The sub-commission rejected a resolution which would have the Economic and Social Council recommend to governments of member and non-member states review of their national legislation and administrative practices with a view to abolishing all measures of discrimination that might exist in the field of immigration.

The sub-commission also, after a two and a half hour debate, failed to accept an Indian motion placing the sub-commission on record as favoring establishment of the office of an Attorney-General for Human Rights.

The group acted on the question of religious discrimination after Dr. Isaac Lewin, of the Agudath Israel World Organization, appeared before it and described discrimination against the Jewish religion in many countries. He referred to laws introduced by the Nazis which still remained in force in many countries.
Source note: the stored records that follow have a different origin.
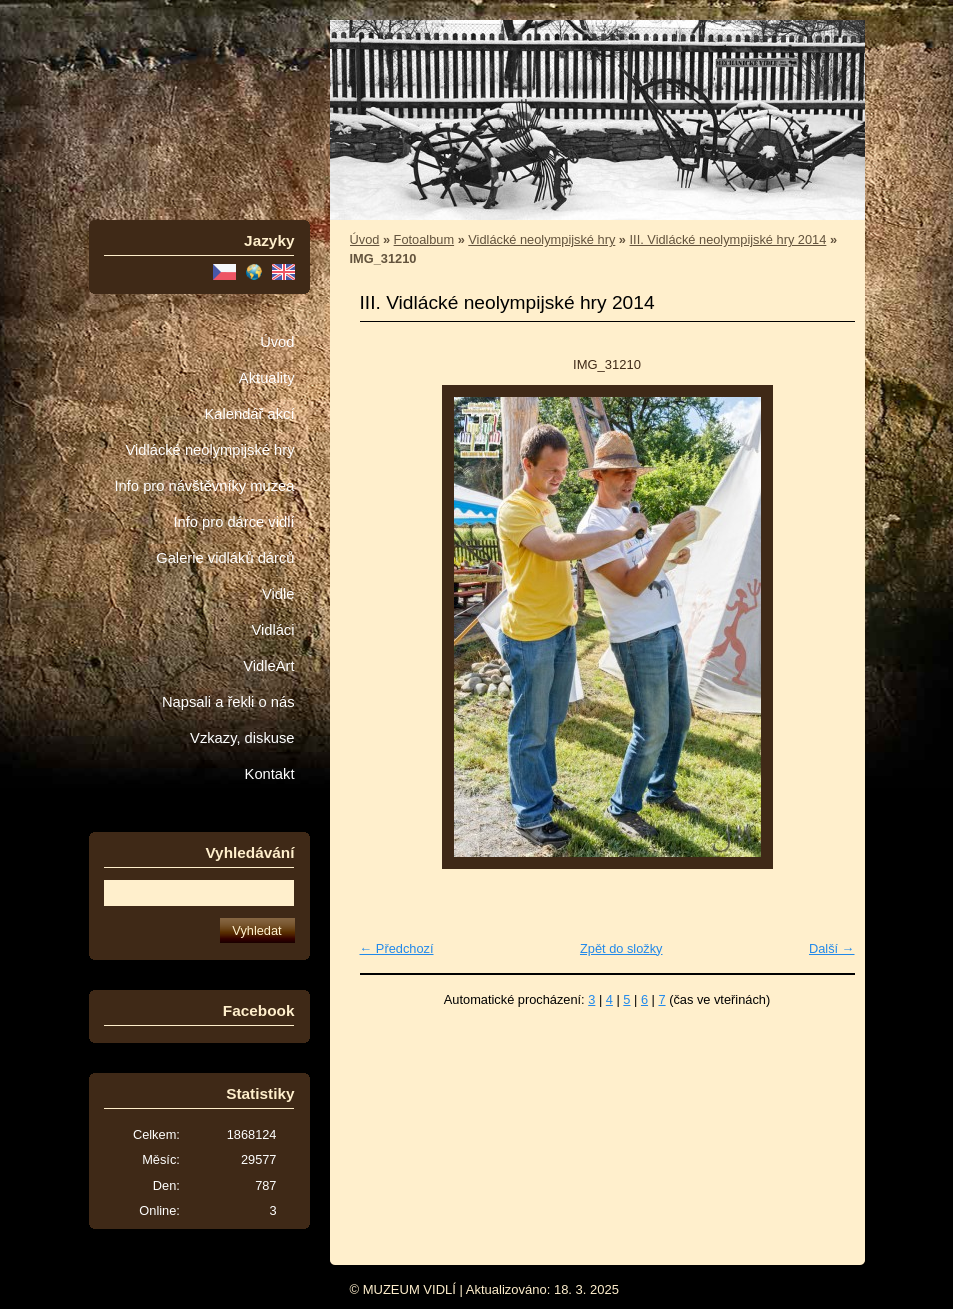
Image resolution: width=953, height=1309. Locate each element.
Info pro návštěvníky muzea (205, 486)
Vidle (278, 594)
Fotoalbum (424, 239)
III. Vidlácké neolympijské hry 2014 (728, 239)
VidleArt (268, 666)
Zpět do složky (621, 948)
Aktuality (267, 378)
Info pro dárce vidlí (233, 522)
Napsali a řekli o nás (228, 702)
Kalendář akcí (249, 414)
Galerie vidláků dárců (225, 558)
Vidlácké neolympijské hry (209, 450)
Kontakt (270, 774)
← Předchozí (397, 948)
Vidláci (272, 630)
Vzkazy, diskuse (242, 738)
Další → (832, 948)
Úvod (277, 342)
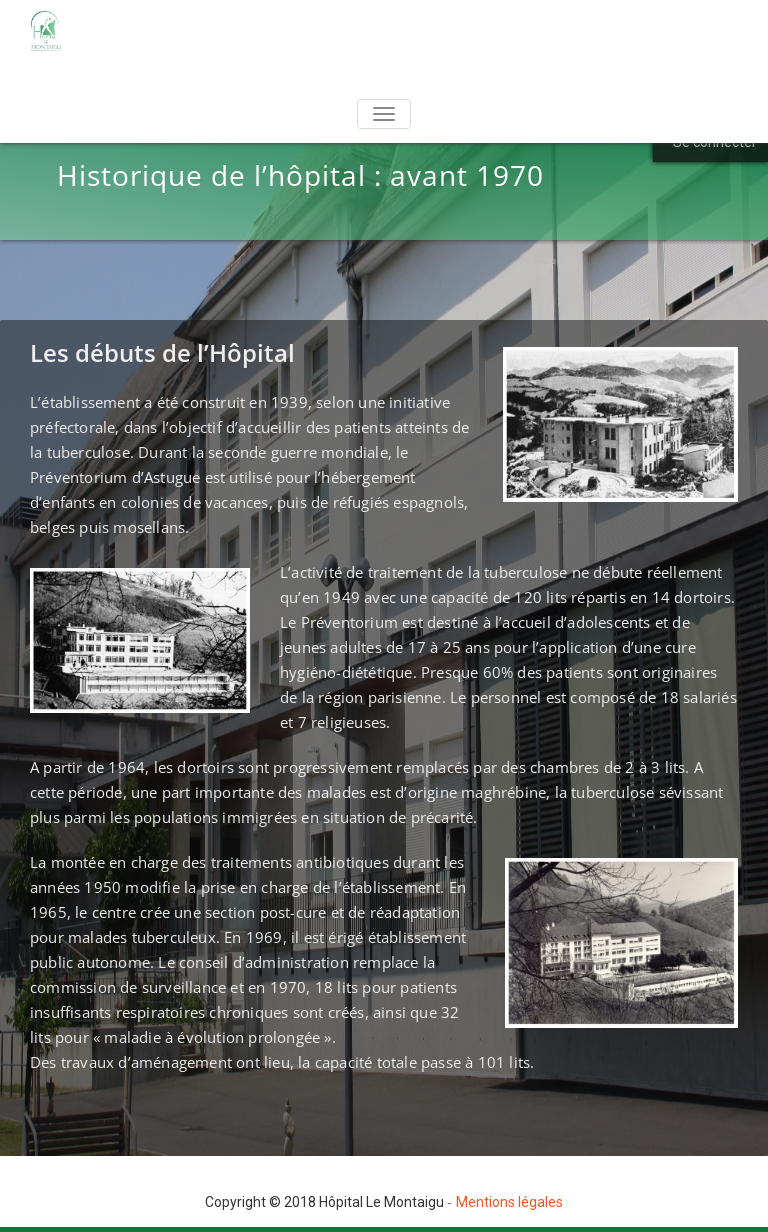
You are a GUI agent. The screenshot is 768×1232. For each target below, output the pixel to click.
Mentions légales (509, 1202)
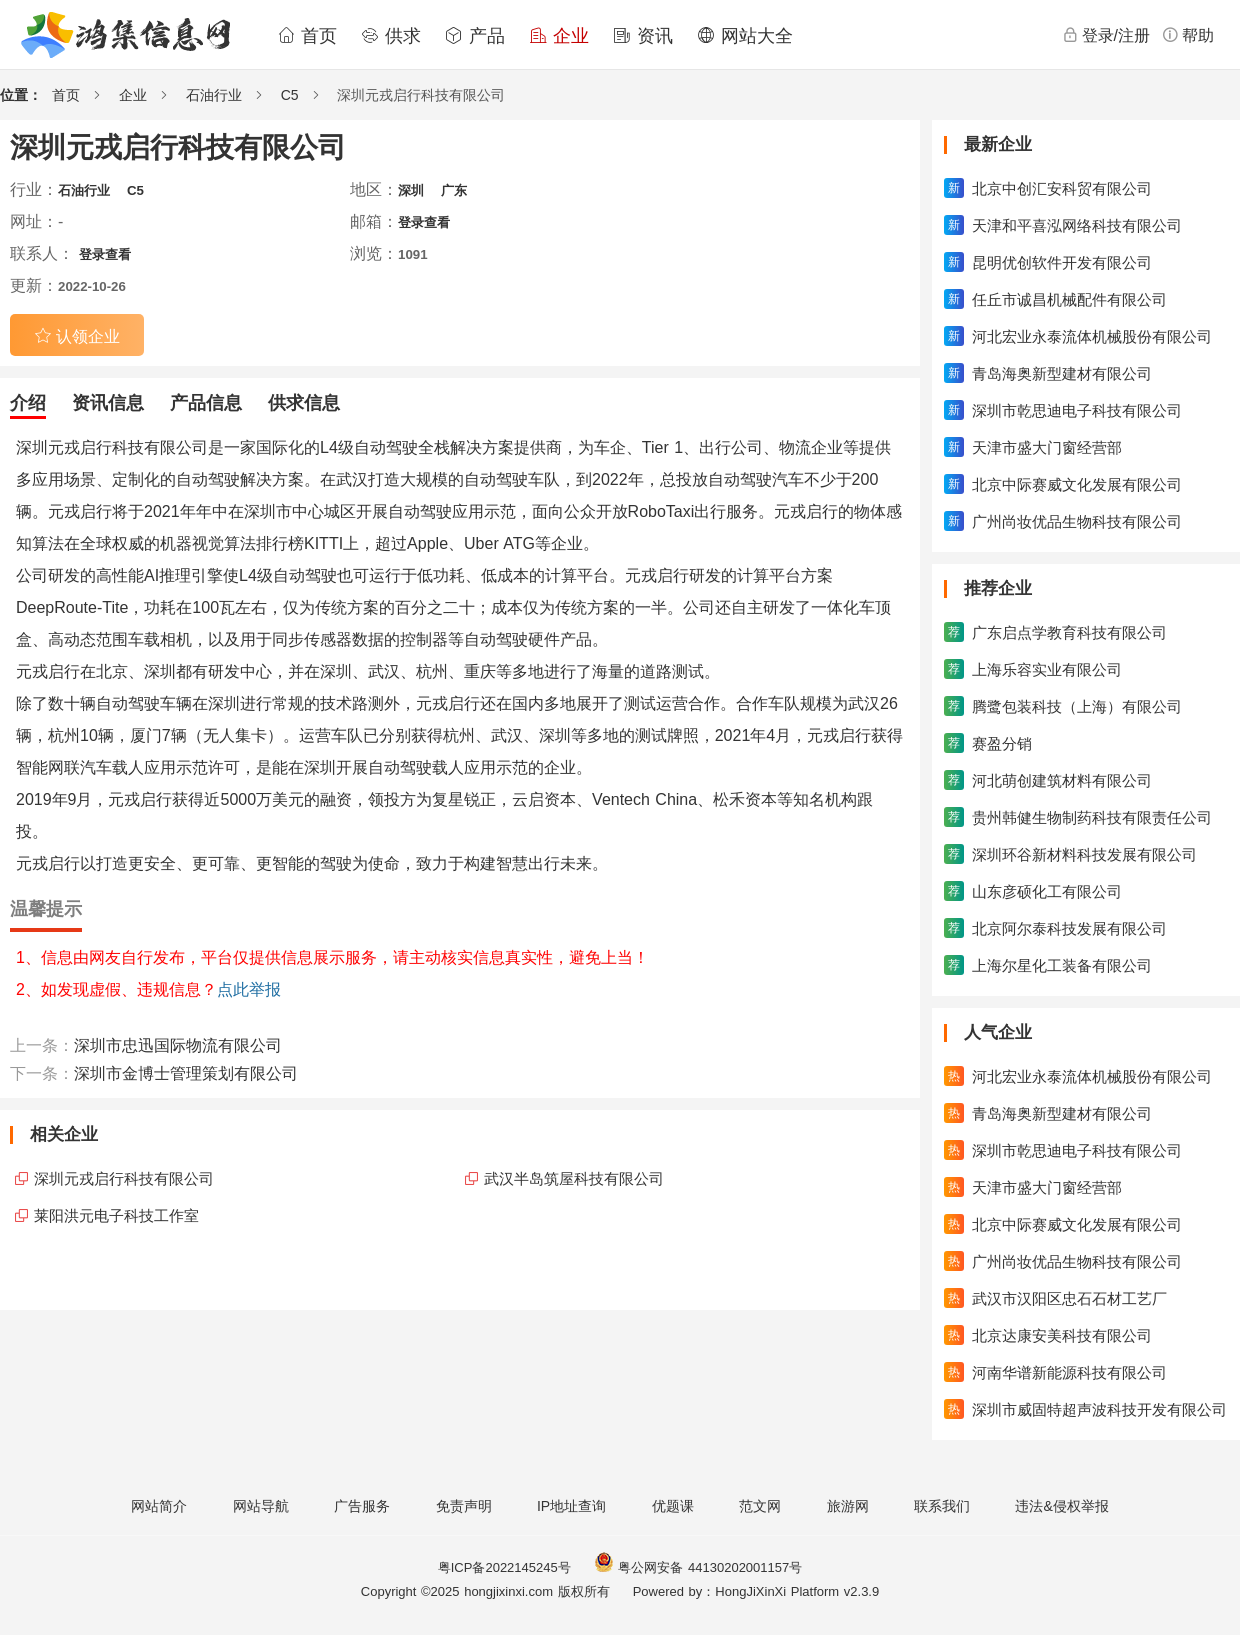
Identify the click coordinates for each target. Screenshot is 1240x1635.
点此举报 (249, 989)
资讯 (643, 36)
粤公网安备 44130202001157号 (698, 1567)
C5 (290, 95)
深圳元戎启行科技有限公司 (124, 1178)
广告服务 (362, 1506)
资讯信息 (108, 403)
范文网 (760, 1506)
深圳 (411, 190)
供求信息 (304, 403)
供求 (391, 36)
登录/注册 (1106, 35)
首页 (307, 36)
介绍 (28, 403)
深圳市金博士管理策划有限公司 (186, 1073)
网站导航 (261, 1506)
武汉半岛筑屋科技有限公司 (574, 1178)
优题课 (673, 1506)
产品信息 (206, 403)
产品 (475, 36)
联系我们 (942, 1506)
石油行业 (214, 95)
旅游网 (848, 1506)
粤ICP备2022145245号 (504, 1567)
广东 (454, 190)
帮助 (1188, 35)
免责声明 (464, 1506)
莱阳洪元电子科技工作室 (116, 1215)
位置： (21, 95)
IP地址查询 (571, 1506)
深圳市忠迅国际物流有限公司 (178, 1045)
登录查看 (424, 222)
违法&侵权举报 (1061, 1506)
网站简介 (159, 1506)
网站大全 (745, 36)
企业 (559, 36)
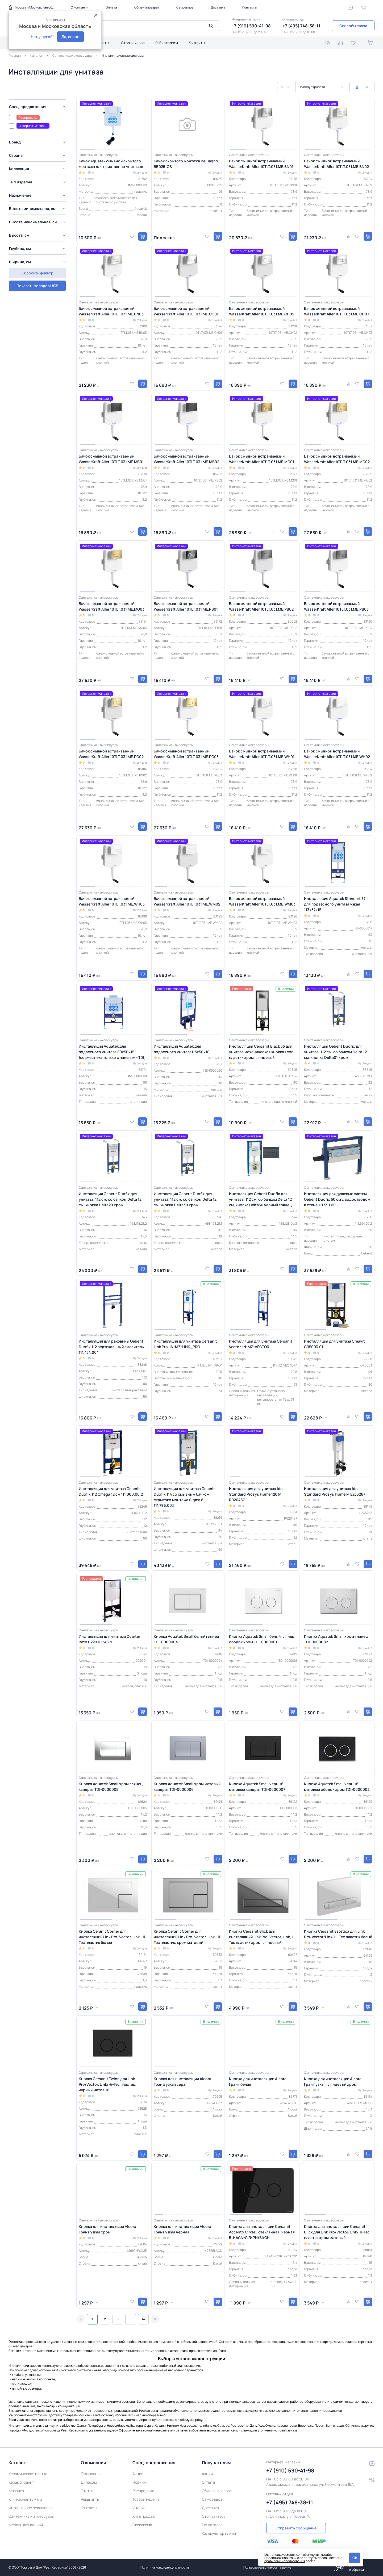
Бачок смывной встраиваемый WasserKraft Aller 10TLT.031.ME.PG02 (111, 753)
Among discriminatory measures he cited were bans on schechita and restrictions on Sabbath observance.

The United Kingdom, United States, Swedish and Indian delegates immediately announced their support of the proposal.


The resolution on discrimination in immigration was defeated by a vote of six to four after the view was expressed that the sub-commission should not act on the question without first making a study of it.

The proposal for a U.N. attorney on human rights was first made by the Consultative Council of Jewish Organizations and was submitted to the General Assembly in a resolution introduced by Uraguay. The General Assembly in turn referred it to the Commission on Human Rights.

The Indian resolution would have had the sub-commission express its view that the office of attorney general for human rights would be helpful in making the work of the U.N. more effective in preventing discrimination and in protecting minorities. During the course of the debate it was pointed out that the Human Rights Commission would handle this question next year. The resolution was supported by Ecuador, Haiti, India and Sweden and opposed by Belgium, China, Poland and the Soviet Union. The United Kingdom and Iran abstained and the United States was absent.